Transcribed page contents
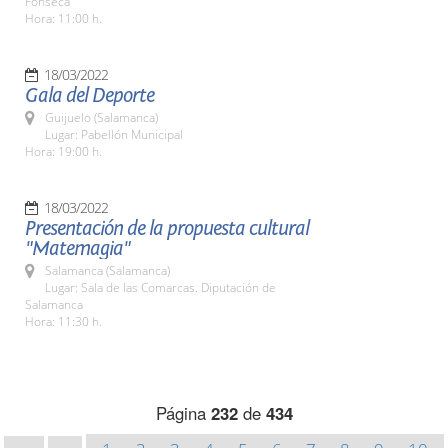
Fonseca
Hora: 11:00 h.
18/03/2022
Gala del Deporte
Guijuelo (Salamanca)
Lugar: Pabellón Municipal
Hora: 19:00 h.
18/03/2022
Presentación de la propuesta cultural
"Matemagia"
Salamanca (Salamanca)
Lugar: Sala de las Comarcas. Diputación de
Salamanca
Hora: 11:30 h.
Página
232
de
434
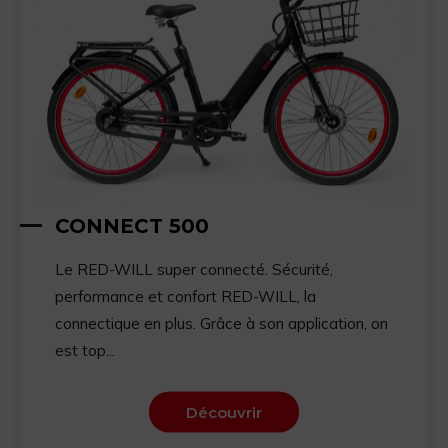
CONNECT 500
Le RED-WILL super connecté. Sécurité,
performance et confort RED-WILL, la
connectique en plus. Grâce à son application, on
est top...
Découvrir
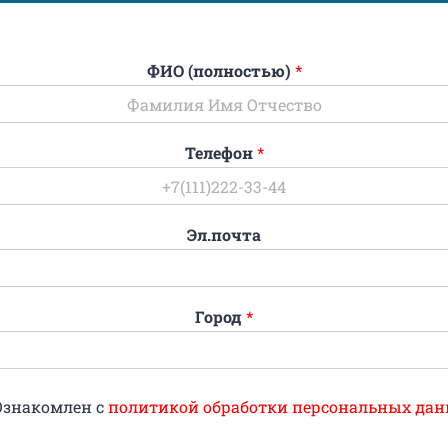
ФИО (полностью)
*
Телефон
*
Эл.почта
Город
*
Ознакомлен с
политикой обработки персональных дан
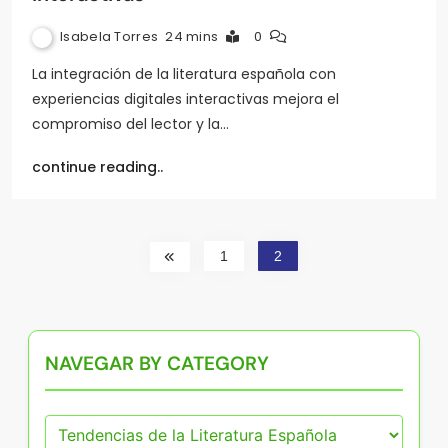
Isabela Torres
24 mins
0
La integración de la literatura española con
experiencias digitales interactivas mejora el
compromiso del lector y la…
continue reading..
1
2
NAVEGAR BY CATEGORY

* What is required *
Every line above should be transcribed word for word; leave the pictures out.

* Written reply *
Fonseca
Hora: 11:00 h.
18/03/2022
Gala del Deporte
Guijuelo (Salamanca)
Lugar: Pabellón Municipal
Hora: 19:00 h.
18/03/2022
Presentación de la propuesta cultural
"Matemagia"
Salamanca (Salamanca)
Lugar: Sala de las Comarcas. Diputación de
Salamanca
Hora: 11:30 h.
Página
232
de
434
CONNECT 500
Le RED-WILL super connecté. Sécurité,
performance et confort RED-WILL, la
connectique en plus. Grâce à son application, on
est top...
Découvrir
ФИО (полностью)
*
Телефон
*
Эл.почта
Город
*
Ознакомлен с
политикой обработки персональных дан
Isabela Torres
24 mins
0
La integración de la literatura española con
experiencias digitales interactivas mejora el
compromiso del lector y la…
continue reading..
1
2
NAVEGAR BY CATEGORY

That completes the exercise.